Somente em março, cinco episódios ocorreram na capital baiana. O mais recente foi nesta segunda-feira (24), no Arenoso, onde uma família – composta por duas mulheres, uma idosa e uma criança – foi mantida refém na localidade Sovaco da Cobra. Seis suspeitos foram presos. Na mesma região, uma mulher de 56 anos foi rendida dentro de casa por um criminoso ligado a uma facção.
Outro caso grave ocorreu no dia 17, em São Marcos, quando três homens armados invadiram uma residência, ameaçando um casal e duas crianças. No dia 9, em Tancredo Neves, quatro suspeitos foram detidos após fazerem dois adultos e uma criança reféns. O grupo estava fortemente armado com pistolas, granadas e drogas.
Os episódios não são isolados. Em fevereiro, situações semelhantes ocorreram em São Gonçalo do Retiro, Massaranduba, Periperi e Engenho Velho de Brotas.

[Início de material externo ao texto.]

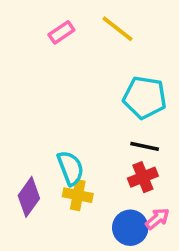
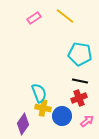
purple diamond: (29, 197) -> (23, 124), moved
blue circle: (130, 228) -> (62, 116), moved

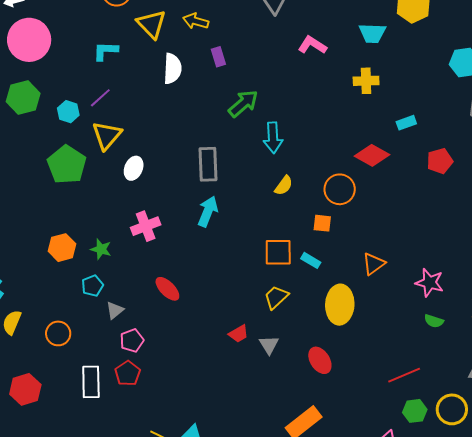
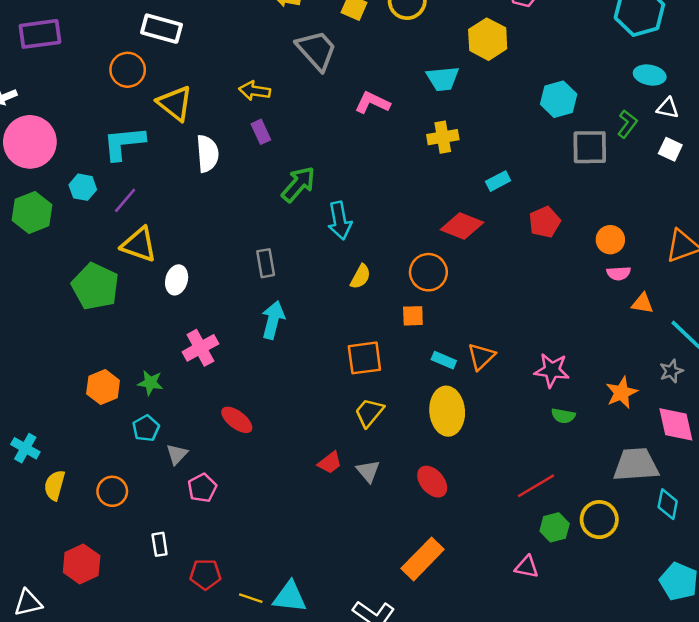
yellow arrow: (196, 21) -> (255, 91), moved
cyan L-shape: (105, 51) -> (124, 143), size x1.4
cyan hexagon: (68, 112) -> (83, 187), moved
yellow triangle: (107, 135) -> (139, 245), turned -44
gray rectangle: (208, 164) -> (266, 263), size x0.7
cyan rectangle: (311, 260) -> (444, 360), moved
red pentagon: (128, 373) -> (205, 574), moved, turned -30
white rectangle: (91, 382) -> (160, 544), size x0.6

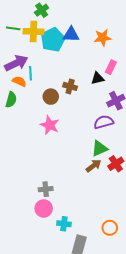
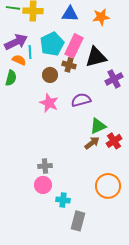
cyan pentagon: (53, 40) -> (52, 44), moved
pink rectangle: (111, 67) -> (74, 46), moved, size x1.6
black triangle: (98, 78) -> (96, 57), size x1.6
purple semicircle: (104, 122) -> (81, 100), moved
orange circle: (110, 228) -> (108, 186), moved, size x1.6

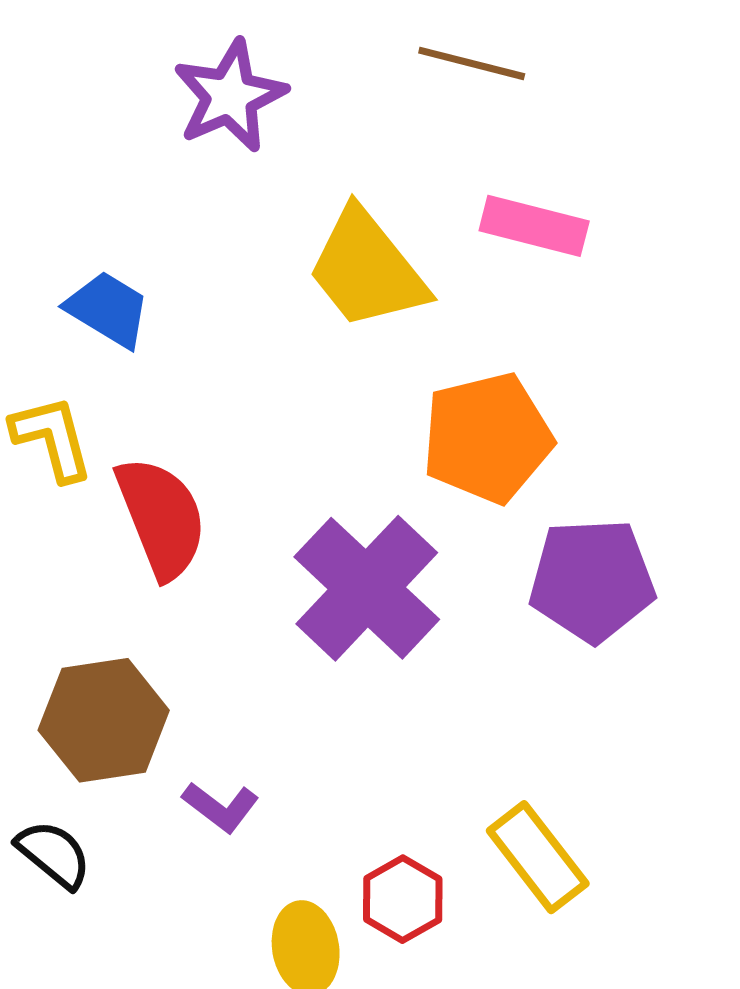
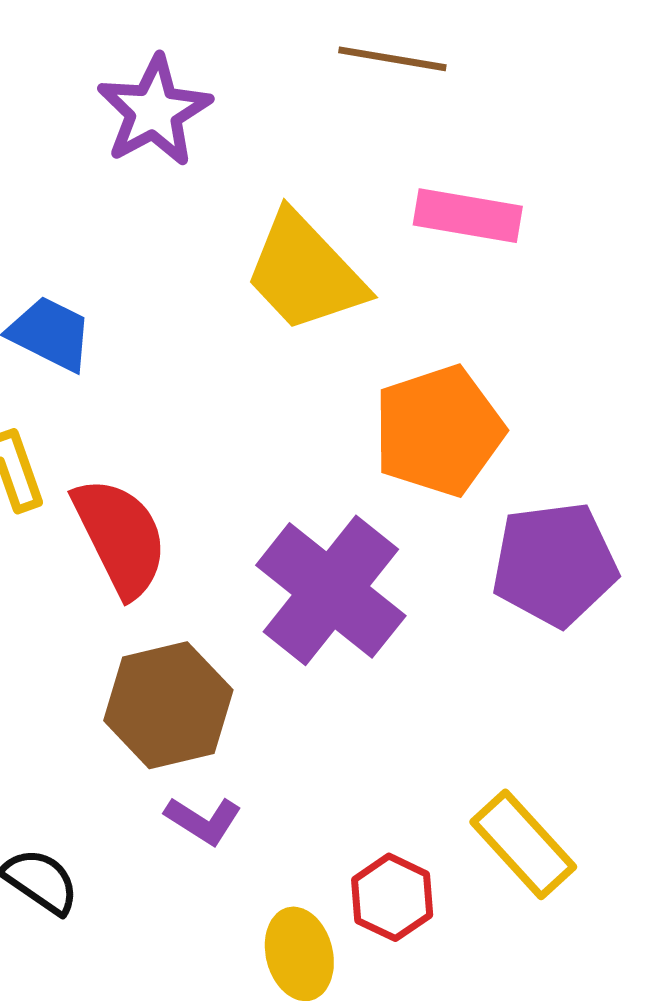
brown hexagon: (104, 720) -> (168, 705), moved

Já em janeiro, os crimes aconteceram em Narandiba, Tancredo Neves e São Marcos.
A reincidência desses casos evidencia a fragilidade do sistema judicial, que muitas vezes concede liberdade a criminosos sob argumentos processuais frágeis. Enquanto a polícia se esforça para capturar suspeitos, as audiências de custódia acabam por devolver à sociedade indivíduos perigosos, ampliando o ciclo de violência e deixando a população refém da impunidade.